Author Topic: Using SSE based data structures  (Read 3940 times)

0 Members and 1 Guest are viewing this topic.

Using SSE based data structures
Platform - Ubuntu 16.04
Target - x86-64

Although the current x86 builds for Linux and Windows utilize the SSE instructions, the math is done on a single element basis instead of on the vector as a whole.  I am currently playing around on an Ubuntu 16.04 (64-bit) machine to see if I can upgrade the vector/matrix  code to use the SSE vector instructions (where applicable).

To that end, I have first updated (no SSE math yet) ...

1. 'vec3d' to use four elements for easy mapping to the SSE xmm registers (although the fourth element is currently unused).
2. 'matrix' to use the new four-element 'vec3d' structures
3. Various places that use the 'a1d' interface to 'vec3d' or 'matrix' variables
4. Various places that use the 'a2d' inteface to the 'matrix' variables
5. Checked for hard coded sizes of 'vec3d' and 'matrix'.
6. Checked for use of 'sizeof(vec3d)' and 'sizeof(matrix)'.

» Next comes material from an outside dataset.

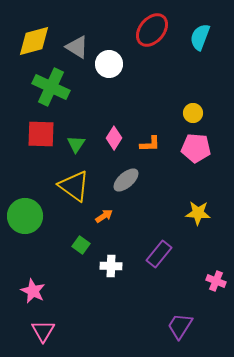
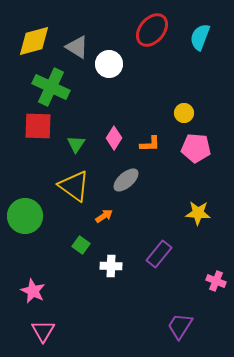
yellow circle: moved 9 px left
red square: moved 3 px left, 8 px up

The good news is that everything builds, and the game appears to run (using an original installation of FS2). The bad news is that the ships are misshapen. Obviously I have missed something.  But what?  My guess is that something, somewhere (rendering code? ship models?) is expecting a 'vec3d' to be 12 bytes (3 floats) and/or a 'matrix' to be 36 bytes (9 floats) but I do not know what/where. If anyone has any suggestions, they would be greatly appreciated.

 

Offline The E

  • He's Ebeneezer Goode
  • Moderator
  • 213
  • Nothing personal, just tech support.
    • Steam
    • Twitter
Re: Using SSE based data structures
A few suggestions here: One, don't try to roll your own vector math library. I think it would be preferable if a library like glm is used, because it already has a lot of the SSE/AVX stuff built in. Two, if you change the vector format, then every point where vector data is fed to opengl needs to be checked and adjusted too.
If I'm just aching this can't go on
I came from chasing dreams to feel alone
There must be changes, miss to feel strong
I really need lifе to touch me
--Evergrey, Where August Mourns

 

Offline General Battuta

  • Poe's Law In Action
  • 214
  • i wonder when my postcount will exceed my iq
Re: Using SSE based data structures
Holy **** I want screenshots of these ****ed up ships.

 
Re: Using SSE based data structures
Seconded. Get that **** on github!

(Probably this is something that could be controllably faked with shaders if you want crazy ****ed up Nagari ships.)
The good Christian should beware of mathematicians, and all those who make empty prophecies. The danger already exists that the mathematicians have made a covenant with the devil to darken the spirit and to confine man in the bonds of Hell.

 

Offline Kobrar44

  • On Suspended Sentence
  • 29
  • Let me tilerape it for you!
    • Steam
Re: Using SSE based data structures
This may differ, but I think I know what happens. I tried that, so I'll share my experience and conclusions.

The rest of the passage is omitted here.